*Action item*
Among the lines below, copy each one in which "Edit" appears.

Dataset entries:
^^^^^^^^

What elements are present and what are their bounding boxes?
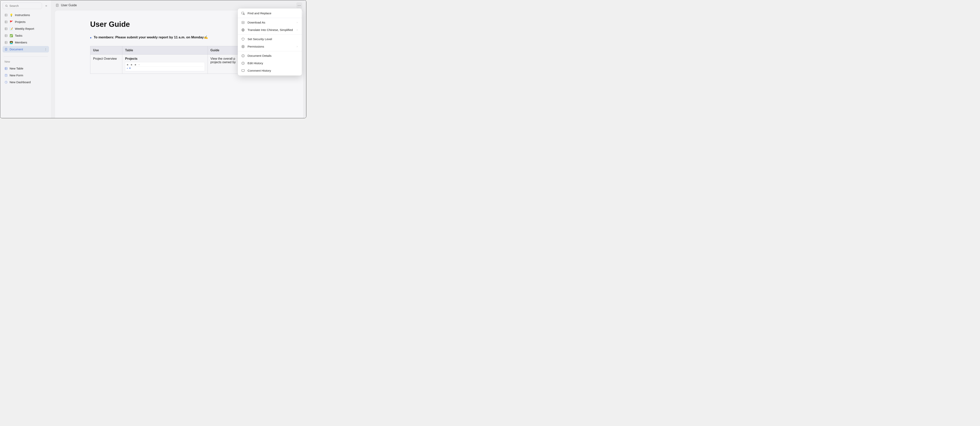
cell-table[interactable]: Projects ▦ ▦ ▦ + ● ⬒ <box>122 55 208 74</box>
new-form-button[interactable]: New Form <box>3 72 49 79</box>
sidebar-item-projects[interactable]: 🚩 Projects <box>3 19 49 25</box>
sidebar-item-label: Document <box>10 48 42 51</box>
chevron-right-icon <box>296 21 298 24</box>
menu-separator <box>238 51 302 51</box>
dashboard-icon <box>5 81 8 84</box>
chevron-right-icon <box>296 29 298 31</box>
menu-label: Comment History <box>248 69 271 73</box>
info-icon <box>241 54 245 57</box>
download-icon <box>241 21 245 24</box>
search-icon <box>5 4 8 8</box>
sidebar-item-label: Weekly Report <box>15 27 47 30</box>
emoji: ✅ <box>10 34 13 37</box>
menu-label: Download As <box>248 21 265 24</box>
embed-tab[interactable]: ▦ <box>135 64 136 66</box>
svg-line-40 <box>244 14 245 15</box>
emoji: 💡 <box>10 14 13 17</box>
svg-rect-6 <box>5 21 7 23</box>
svg-rect-2 <box>5 14 7 16</box>
bullet-icon <box>90 37 91 38</box>
sidebar-item-tasks[interactable]: ✅ Tasks <box>3 32 49 39</box>
chevron-double-left-icon <box>45 5 48 7</box>
nav-list: 💡 Instructions 🚩 Projects 📝 Weekly Repor… <box>3 12 49 52</box>
divider <box>4 56 48 57</box>
shield-icon <box>241 37 245 41</box>
svg-point-43 <box>243 46 243 47</box>
sidebar-item-instructions[interactable]: 💡 Instructions <box>3 12 49 18</box>
page-title: User Guide <box>61 3 77 7</box>
menu-translate[interactable]: Translate Into Chinese, Simplified <box>238 26 302 34</box>
menu-label: Find and Replace <box>248 11 272 15</box>
table-icon <box>5 41 8 44</box>
menu-label: Translate Into Chinese, Simplified <box>248 28 293 32</box>
svg-rect-18 <box>5 41 7 44</box>
table-header-table[interactable]: Table <box>122 46 208 55</box>
menu-edit-history[interactable]: Edit History <box>238 60 302 67</box>
sidebar-item-label: Tasks <box>15 34 47 37</box>
emoji: 👩‍💻 <box>10 41 13 44</box>
emoji: 📝 <box>10 27 13 30</box>
bullet-text: To members: Please submit your weekly re… <box>94 35 208 40</box>
new-table-button[interactable]: New Table <box>3 65 49 72</box>
new-item-label: New Form <box>10 74 23 77</box>
sidebar-item-label: Members <box>15 41 47 44</box>
table-icon <box>5 21 8 24</box>
menu-download-as[interactable]: Download As <box>238 19 302 26</box>
menu-security-level[interactable]: Set Security Level <box>238 35 302 43</box>
search-box[interactable] <box>3 3 42 9</box>
table-icon <box>5 67 8 70</box>
document-icon <box>56 3 59 7</box>
history-icon <box>241 62 245 65</box>
embed-tab[interactable]: ▦ <box>131 64 132 66</box>
collapse-sidebar-button[interactable] <box>43 3 49 9</box>
svg-point-0 <box>5 5 7 6</box>
cell-title: Projects <box>125 57 205 60</box>
svg-rect-14 <box>5 35 7 37</box>
main-area: User Guide ⋯ User Guide To members: Plea… <box>51 0 306 118</box>
sidebar-item-document[interactable]: Document ⋮ <box>3 46 49 52</box>
embed-add-tab[interactable]: + <box>138 64 140 66</box>
table-icon <box>5 34 8 37</box>
table-icon <box>5 14 8 17</box>
menu-find-replace[interactable]: Find and Replace <box>238 10 302 17</box>
menu-permissions[interactable]: Permissions <box>238 43 302 50</box>
chevron-right-icon <box>296 46 298 48</box>
more-vertical-icon[interactable]: ⋮ <box>44 48 47 51</box>
table-icon <box>5 27 8 30</box>
table-header-use[interactable]: Use <box>91 46 122 55</box>
sidebar-item-label: Projects <box>15 20 47 24</box>
more-options-button[interactable]: ⋯ <box>296 2 302 8</box>
translate-icon <box>241 28 245 32</box>
sidebar-item-weekly-report[interactable]: 📝 Weekly Report <box>3 25 49 32</box>
emoji: 🚩 <box>10 21 13 24</box>
embed-tab[interactable]: ▦ <box>127 64 128 66</box>
find-replace-icon <box>241 11 245 15</box>
menu-label: Edit History <box>248 62 263 65</box>
comment-icon <box>241 69 245 73</box>
svg-line-1 <box>7 6 8 7</box>
svg-rect-10 <box>5 28 7 30</box>
document-icon <box>5 48 8 51</box>
sidebar-item-label: Instructions <box>15 13 47 17</box>
embedded-table-preview[interactable]: ▦ ▦ ▦ + ● ⬒ <box>125 62 205 71</box>
new-item-label: New Dashboard <box>10 81 31 84</box>
menu-label: Document Details <box>248 54 272 57</box>
menu-comment-history[interactable]: Comment History <box>238 67 302 74</box>
search-input[interactable] <box>10 4 40 8</box>
svg-rect-38 <box>242 12 244 14</box>
sidebar: 💡 Instructions 🚩 Projects 📝 Weekly Repor… <box>0 0 51 118</box>
more-options-menu: Find and Replace Download As Translate I… <box>238 8 302 76</box>
svg-rect-26 <box>5 67 7 70</box>
cell-use[interactable]: Project Overview <box>91 55 122 74</box>
new-section-label: New <box>3 59 49 64</box>
new-dashboard-button[interactable]: New Dashboard <box>3 79 49 86</box>
menu-label: Set Security Level <box>248 37 272 41</box>
gear-icon <box>241 45 245 48</box>
new-item-label: New Table <box>10 67 23 70</box>
new-list: New Table New Form New Dashboard <box>3 65 49 86</box>
menu-label: Permissions <box>248 45 264 48</box>
sidebar-item-members[interactable]: 👩‍💻 Members <box>3 39 49 46</box>
more-horizontal-icon: ⋯ <box>298 3 301 8</box>
menu-document-details[interactable]: Document Details <box>238 52 302 60</box>
form-icon <box>5 74 8 77</box>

^^^^^^^^

*Completed task*
menu-edit-history[interactable]: Edit History <box>238 60 302 67</box>
menu-label: Edit History <box>248 62 263 65</box>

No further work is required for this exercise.